**Task goal**: Scan the records below for the line with "gây thương vong lớn" and the line with "Intelligenza", and retype that range exactly, both ends included, pictures excepted.
══ Records for the exercise ══
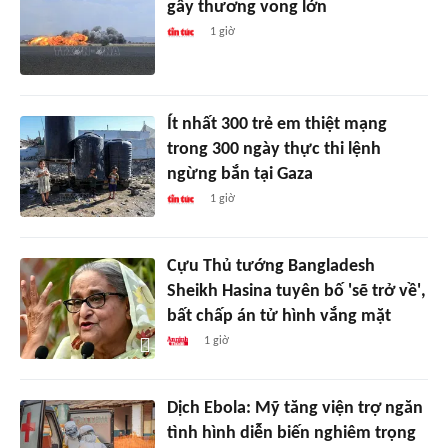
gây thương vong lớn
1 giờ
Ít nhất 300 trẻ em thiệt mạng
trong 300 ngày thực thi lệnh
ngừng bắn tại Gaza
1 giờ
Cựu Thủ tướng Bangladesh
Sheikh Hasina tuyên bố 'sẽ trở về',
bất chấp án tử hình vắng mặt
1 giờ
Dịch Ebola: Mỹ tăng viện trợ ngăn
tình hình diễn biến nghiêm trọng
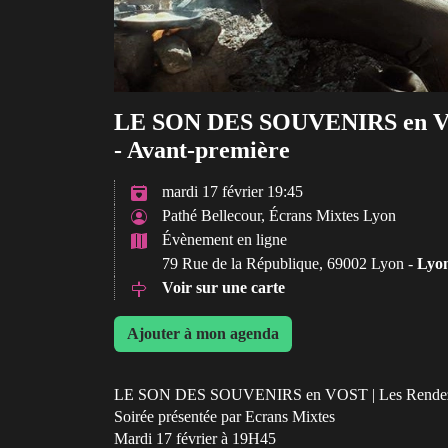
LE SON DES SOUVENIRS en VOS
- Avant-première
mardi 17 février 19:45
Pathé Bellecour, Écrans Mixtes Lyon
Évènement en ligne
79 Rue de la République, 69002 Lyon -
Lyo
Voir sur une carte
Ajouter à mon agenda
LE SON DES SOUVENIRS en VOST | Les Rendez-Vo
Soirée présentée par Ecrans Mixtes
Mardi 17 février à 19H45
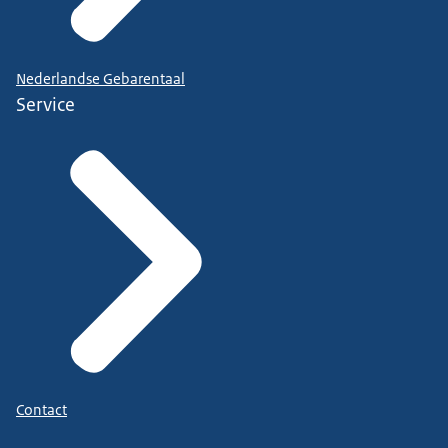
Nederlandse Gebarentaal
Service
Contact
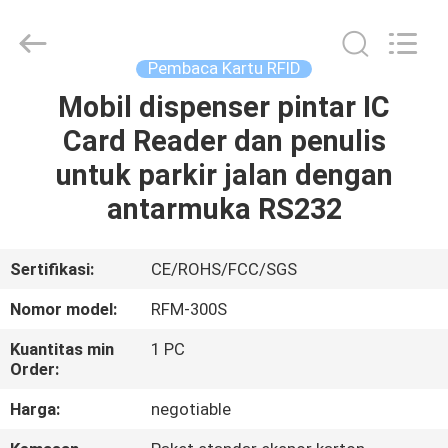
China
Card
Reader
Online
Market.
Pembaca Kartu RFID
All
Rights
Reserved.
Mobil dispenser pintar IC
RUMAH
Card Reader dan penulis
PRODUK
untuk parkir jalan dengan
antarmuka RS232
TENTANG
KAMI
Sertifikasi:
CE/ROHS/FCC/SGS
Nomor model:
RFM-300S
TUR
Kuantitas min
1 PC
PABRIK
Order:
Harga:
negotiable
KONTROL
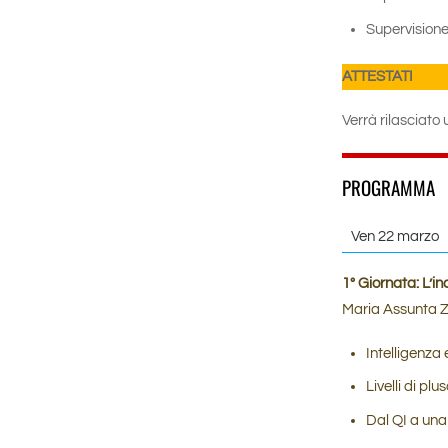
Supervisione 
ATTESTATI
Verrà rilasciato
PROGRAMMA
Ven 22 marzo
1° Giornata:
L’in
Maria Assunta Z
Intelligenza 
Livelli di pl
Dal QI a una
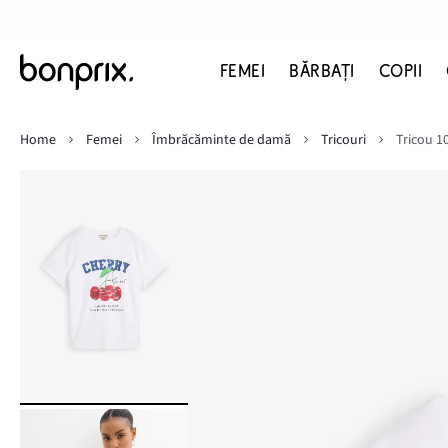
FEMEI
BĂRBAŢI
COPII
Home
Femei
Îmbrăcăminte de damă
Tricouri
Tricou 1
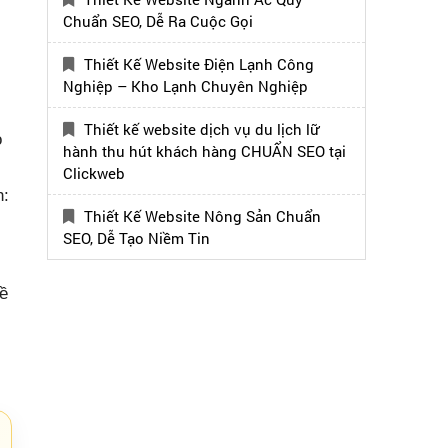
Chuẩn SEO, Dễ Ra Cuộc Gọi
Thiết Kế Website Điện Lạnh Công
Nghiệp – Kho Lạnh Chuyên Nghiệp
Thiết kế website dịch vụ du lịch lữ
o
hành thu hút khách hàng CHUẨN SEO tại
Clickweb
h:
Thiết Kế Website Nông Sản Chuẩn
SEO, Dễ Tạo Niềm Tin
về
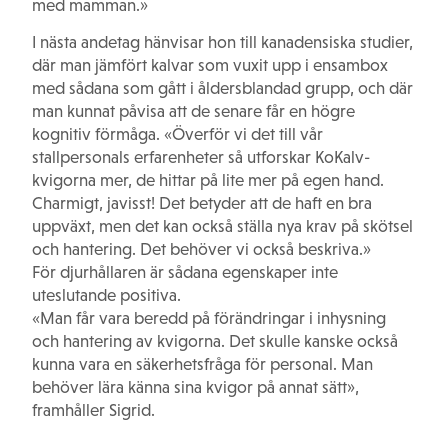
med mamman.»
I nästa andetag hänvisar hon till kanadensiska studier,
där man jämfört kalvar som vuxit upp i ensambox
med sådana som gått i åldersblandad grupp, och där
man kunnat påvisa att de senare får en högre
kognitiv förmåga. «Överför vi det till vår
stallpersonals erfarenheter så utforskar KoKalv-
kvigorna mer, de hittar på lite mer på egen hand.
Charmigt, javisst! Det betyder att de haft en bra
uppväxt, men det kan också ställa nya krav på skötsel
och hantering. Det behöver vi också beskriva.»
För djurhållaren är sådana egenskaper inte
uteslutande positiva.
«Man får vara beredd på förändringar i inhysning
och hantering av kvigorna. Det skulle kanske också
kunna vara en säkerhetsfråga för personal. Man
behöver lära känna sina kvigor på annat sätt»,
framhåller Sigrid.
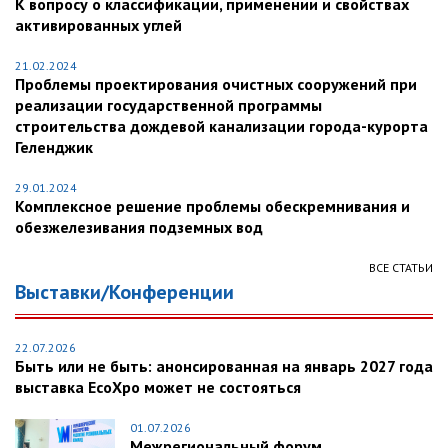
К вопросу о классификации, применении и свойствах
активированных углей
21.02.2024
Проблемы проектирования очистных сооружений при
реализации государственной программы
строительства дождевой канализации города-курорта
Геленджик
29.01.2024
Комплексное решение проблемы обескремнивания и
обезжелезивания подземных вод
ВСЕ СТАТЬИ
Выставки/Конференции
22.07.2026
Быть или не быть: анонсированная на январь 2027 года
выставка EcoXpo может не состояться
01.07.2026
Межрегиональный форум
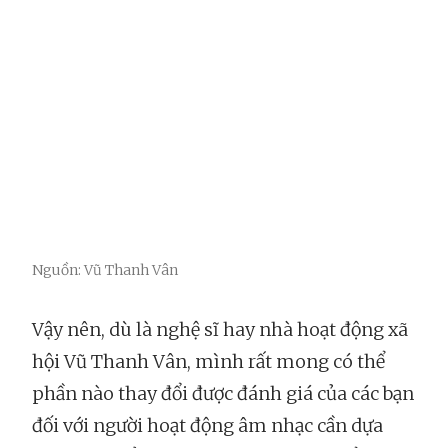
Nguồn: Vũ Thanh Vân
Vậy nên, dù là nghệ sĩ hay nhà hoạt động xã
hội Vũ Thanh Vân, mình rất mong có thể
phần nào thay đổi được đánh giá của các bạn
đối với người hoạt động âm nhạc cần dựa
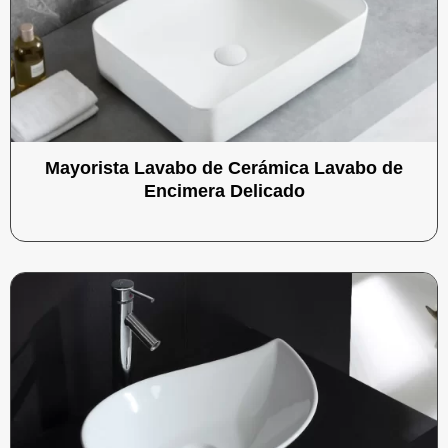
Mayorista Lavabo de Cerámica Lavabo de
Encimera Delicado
═══
══ Records for the exercise ══
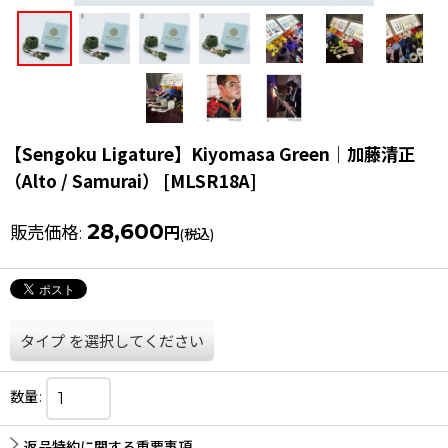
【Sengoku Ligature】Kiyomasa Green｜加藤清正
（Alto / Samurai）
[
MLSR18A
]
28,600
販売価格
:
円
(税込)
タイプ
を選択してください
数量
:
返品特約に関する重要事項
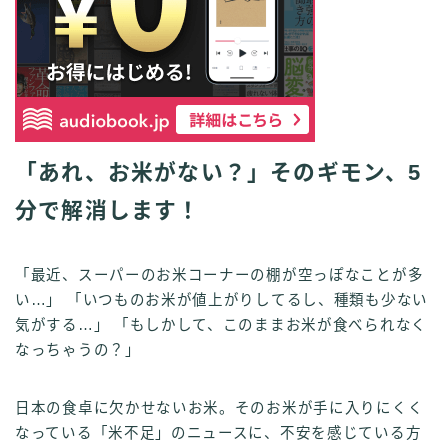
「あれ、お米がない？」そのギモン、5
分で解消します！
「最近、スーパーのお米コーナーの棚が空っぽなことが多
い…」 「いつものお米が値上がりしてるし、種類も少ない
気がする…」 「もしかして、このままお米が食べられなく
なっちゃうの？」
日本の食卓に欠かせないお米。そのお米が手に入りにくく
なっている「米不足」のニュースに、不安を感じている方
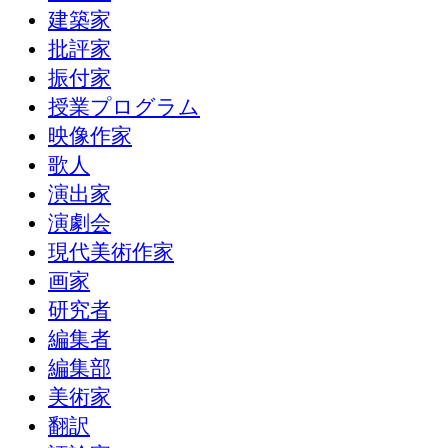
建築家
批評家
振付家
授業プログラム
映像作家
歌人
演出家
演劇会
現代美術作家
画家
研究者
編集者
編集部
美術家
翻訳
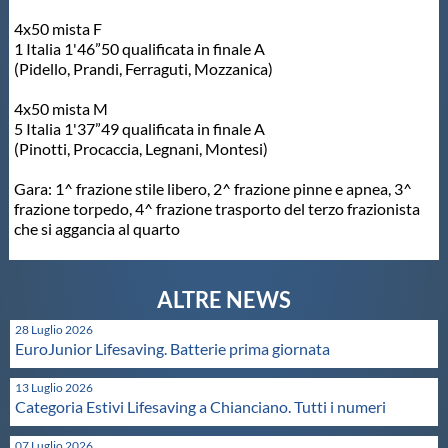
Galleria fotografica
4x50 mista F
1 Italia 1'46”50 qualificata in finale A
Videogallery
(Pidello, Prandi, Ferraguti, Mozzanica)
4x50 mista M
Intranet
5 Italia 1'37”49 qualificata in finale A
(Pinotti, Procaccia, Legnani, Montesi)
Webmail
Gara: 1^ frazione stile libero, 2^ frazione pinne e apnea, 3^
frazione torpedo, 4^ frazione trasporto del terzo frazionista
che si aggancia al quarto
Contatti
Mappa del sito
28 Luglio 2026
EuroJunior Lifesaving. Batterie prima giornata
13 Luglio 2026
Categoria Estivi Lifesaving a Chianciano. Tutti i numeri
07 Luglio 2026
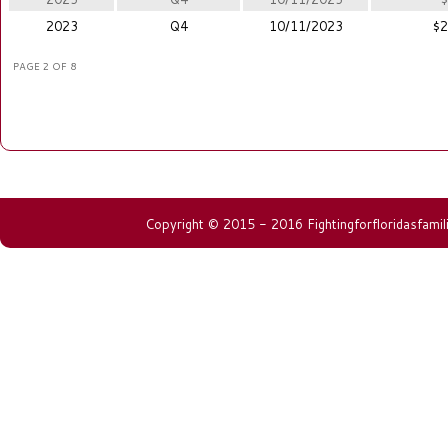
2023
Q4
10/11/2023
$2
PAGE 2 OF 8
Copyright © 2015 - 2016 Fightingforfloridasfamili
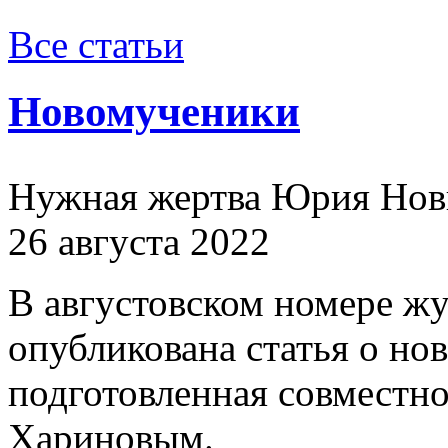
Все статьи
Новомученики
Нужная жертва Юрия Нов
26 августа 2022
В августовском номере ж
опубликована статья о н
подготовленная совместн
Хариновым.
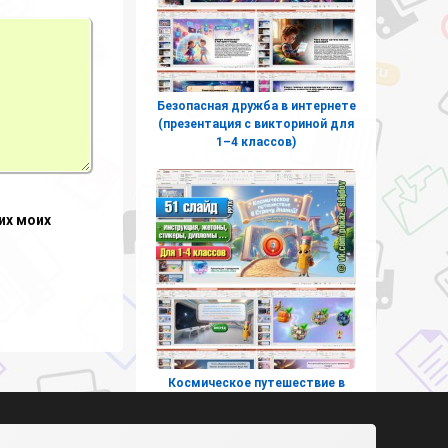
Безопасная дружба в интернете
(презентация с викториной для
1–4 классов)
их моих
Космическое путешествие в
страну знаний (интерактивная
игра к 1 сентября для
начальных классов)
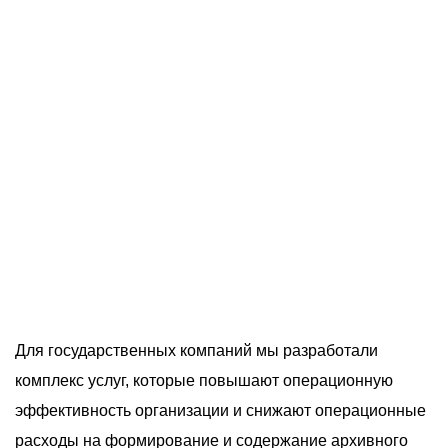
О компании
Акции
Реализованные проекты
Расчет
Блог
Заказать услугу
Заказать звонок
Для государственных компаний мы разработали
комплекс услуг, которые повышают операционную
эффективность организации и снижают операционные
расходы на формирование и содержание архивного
═══
══ Records for the exercise ══
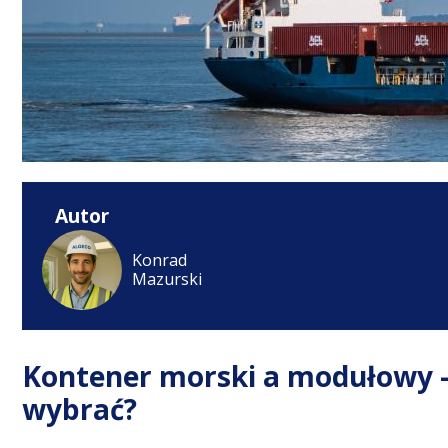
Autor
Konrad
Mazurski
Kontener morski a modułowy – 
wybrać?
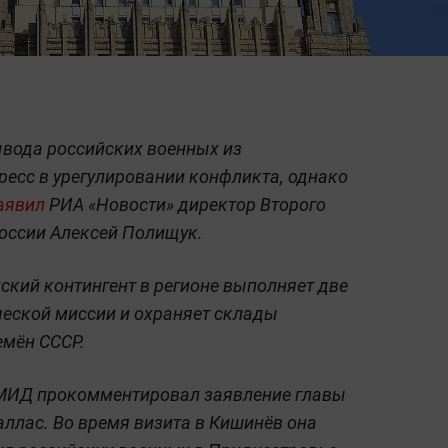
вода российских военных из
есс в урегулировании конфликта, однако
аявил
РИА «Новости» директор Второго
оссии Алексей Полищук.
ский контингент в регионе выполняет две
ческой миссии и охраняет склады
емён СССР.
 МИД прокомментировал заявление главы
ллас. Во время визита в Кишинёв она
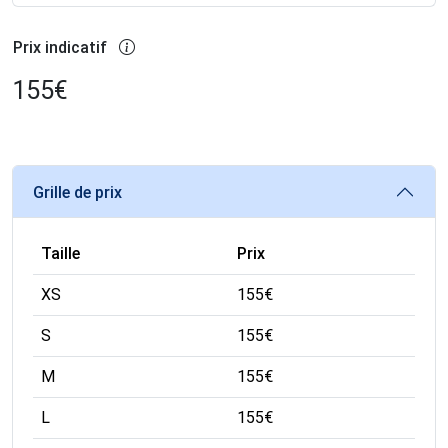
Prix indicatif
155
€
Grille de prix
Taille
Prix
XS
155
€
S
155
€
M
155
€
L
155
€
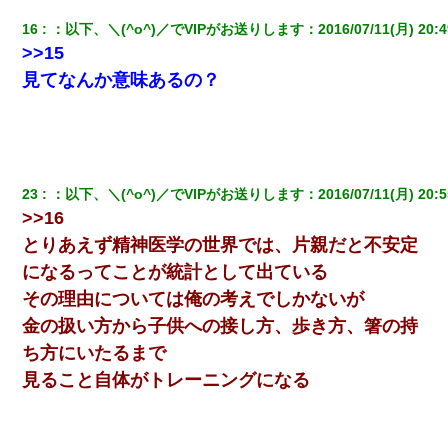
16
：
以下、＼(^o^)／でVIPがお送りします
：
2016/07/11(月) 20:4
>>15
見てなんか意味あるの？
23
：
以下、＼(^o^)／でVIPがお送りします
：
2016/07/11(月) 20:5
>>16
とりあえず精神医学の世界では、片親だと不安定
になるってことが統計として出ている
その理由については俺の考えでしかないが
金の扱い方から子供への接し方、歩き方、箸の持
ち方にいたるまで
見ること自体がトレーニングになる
═══
**Written answer**:
gây thương vong lớn
1 giờ
Ít nhất 300 trẻ em thiệt mạng
trong 300 ngày thực thi lệnh
ngừng bắn tại Gaza
1 giờ
Cựu Thủ tướng Bangladesh
Sheikh Hasina tuyên bố 'sẽ trở về',
bất chấp án tử hình vắng mặt
1 giờ
Dịch Ebola: Mỹ tăng viện trợ ngăn
tình hình diễn biến nghiêm trọng
LE SON DES SOUVENIRS en VOS
- Avant-première
mardi 17 février 19:45
Pathé Bellecour, Écrans Mixtes Lyon
Évènement en ligne
79 Rue de la République, 69002 Lyon -
Lyo
Voir sur une carte
Ajouter à mon agenda
LE SON DES SOUVENIRS en VOST | Les Rendez-Vo
Soirée présentée par Ecrans Mixtes
Mardi 17 février à 19H45
Nederlandse Gebarentaal
Service
Contact
China
Card
Reader
Online
Market.
Pembaca Kartu RFID
All
Rights
Reserved.
Mobil dispenser pintar IC
RUMAH
Card Reader dan penulis
PRODUK
untuk parkir jalan dengan
antarmuka RS232
TENTANG
KAMI
Sertifikasi:
CE/ROHS/FCC/SGS
Nomor model:
RFM-300S
TUR
Kuantitas min
1 PC
PABRIK
Order:
Harga:
negotiable
KONTROL
Supervisione 
ATTESTATI
Verrà rilasciato
PROGRAMMA
Ven 22 marzo
1° Giornata:
L’in
Maria Assunta Z
Intelligenza 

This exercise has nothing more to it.